On the evening of the second day, Stiles wakes. His head is still pillowed on his sleeping father's thigh. He stirs, only slightly, blinks and rubs the back of a hand across his eyes. When he tries to speak, what comes out at first is hardly anything more than a croak.

Scott's heart misses a beat.

Stiles looks around, seems to realize that he's curled up in his father's lap like a small child, sits up with a frown. He clears his throat, and this time his voice comes out hoarse but clear. “What happened?”

There are other people in the room, Allison and Isaac and Derek, but all eyes fall to Scott. His best friend, his job to break the news. “You got bitten. Two days ago, by one of those other wolves.”

“Those scary things?” Stiles eyes widen. “I don't feel different.”

“Yet,” says Derek.

Stiles's head whips around, his eyes narrowing. “I feel fine. No sudden urge to run off, eat raw Bambi and howl at the moon, nothing.”

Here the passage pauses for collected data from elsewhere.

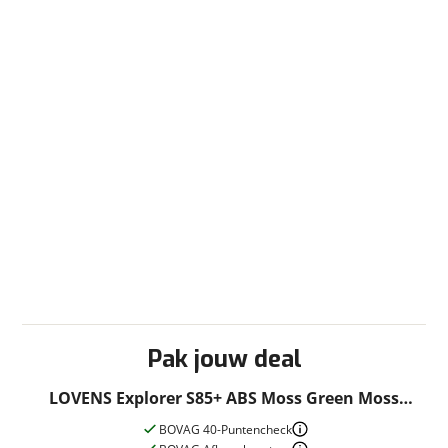
toepassing
Fabrieksgarantie
Ja
Pak jouw deal
LOVENS Explorer S85+ ABS Moss Green Moss
Green 52cm 2024
BOVAG 40-Puntencheck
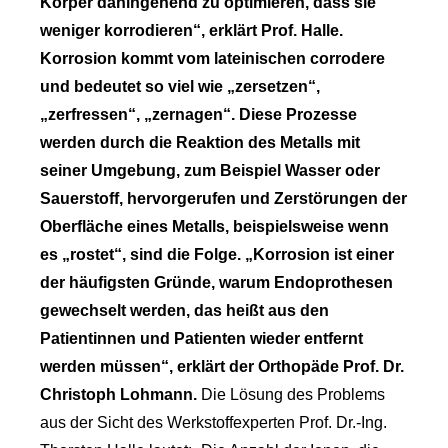
Körper dahingehend zu optimieren, dass sie
weniger korrodieren“, erklärt Prof. Halle.
Korrosion kommt vom lateinischen corrodere
und bedeutet so viel wie „zersetzen“,
„zerfressen“, „zernagen“. Diese Prozesse
werden durch die Reaktion des Metalls mit
seiner Umgebung, zum Beispiel Wasser oder
Sauerstoff, hervorgerufen und Zerstörungen der
Oberfläche eines Metalls, beispielsweise wenn
es „rostet“, sind die Folge. „Korrosion ist einer
der häufigsten Gründe, warum Endoprothesen
gewechselt werden, das heißt aus den
Patientinnen und Patienten wieder entfernt
werden müssen“, erklärt der Orthopäde Prof. Dr.
Christoph Lohmann.
Die Lösung des Problems
aus der Sicht des Werkstoffexperten Prof. Dr.-Ing.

All Derek does at that is shrug, and Stiles turns his attention back to Scott. He looks confused, small, and unbearably young, not at all like they're the same age and spent the last year holding their own against werewolves, lizard monsters and crazy hunters.

Scott wants to say something to comfort him, calm him down, take away the fear. But he can't lie to Stiles, not now, not even for his own sake. “I saw the bite. Up close. There's no way you haven't been turned.”

“Lydia wasn't,” Stiles argues, face now settling into a stubborn, downright petulant expression. “She's immune.”

“Yeah, and I can't even tell you how rare that is.” Derek again, and Scott only just manages to restrain himself and not slap him upside the head.

Stiles doesn't deign him a glance. “Where is it? The bite. I wanna see it.”

“Left side, below your ribcage.”

Standing up in front of the bed, Stiles rolls up his shirt, pats himself down, bends this way and that so he can have a look.

But the bite is gone. Healed. All that's left in its place are two thin lines of faded, barely visible teeth marks.

 

***

 

Stiles got bitten on a Friday night. The sheriff takes him home on Sunday despite Scott's veto, and on Monday morning, they both show up at Scott's place.

While Stiles insists on going to school as if nothing’s happened, the sheriff eyes Scott warily. He doesn't say much by way of approval or disagreement, and shrugs his shoulders when Scott looks his way for assistance.

“I'm fine. All systems normal. Maybe the thing that bit me was shooting blanks,” says Stiles, grinning at his own joke and patting his chest. “Nothing wolf-y going on in here. All me. I swear.”

There's nothing Scott can really say to that, and anyway, he feels uncomfortable making decisions over Stiles when his father, the one who's first and foremost supposed to do that, is right here in the room and saying nothing. “Whatever you say, man. Just, stay close, okay? So I can help if anything happens.”

Stiles rolls his eyes. “Sure thing.” He shoulders his backpack and walks out the door.

When Scott sets out to follow him, the sheriff holds him back by his arm. His eyes glint with hostility when he says, “You better keep an eye on him.”

Scott swallows hard. “That's what I was planning to do.”

 

***

 

By midday Scott's ready to shoot reason to the wind and believe Stiles. Everything's normal. Stiles behaves like, well... like Stiles. If he experiences anything like heightened senses or wolf-induced anger issues, he hides it very well. Better than Scott thinks he'd be able to, actually.

Maybe he really is immune. Maybe it's got something to do with this town, maybe they're secretly related, through some long-forgotten shared relative from way back when. Small towns, right? Totally possible.

 

***

 

On their way home, they're watched. Scott smells the other pack, the wild one, more than he sees them.

He doesn't mention it to Stiles.

 

***

 

Stiles's demeanor starts to crack later that day. They're doing homework together up in his room when he stops, puts his pen down, and cocks his head at Scott. “We should look into the others. How it happened with them. I think Katie – “ he pauses, swallows; she's the one who bit him, the one he killed “ – just took off one night and hasn't been seen since, but I have no idea how long before that she got bitten. Couldn't be long, forty-eight hours or so?”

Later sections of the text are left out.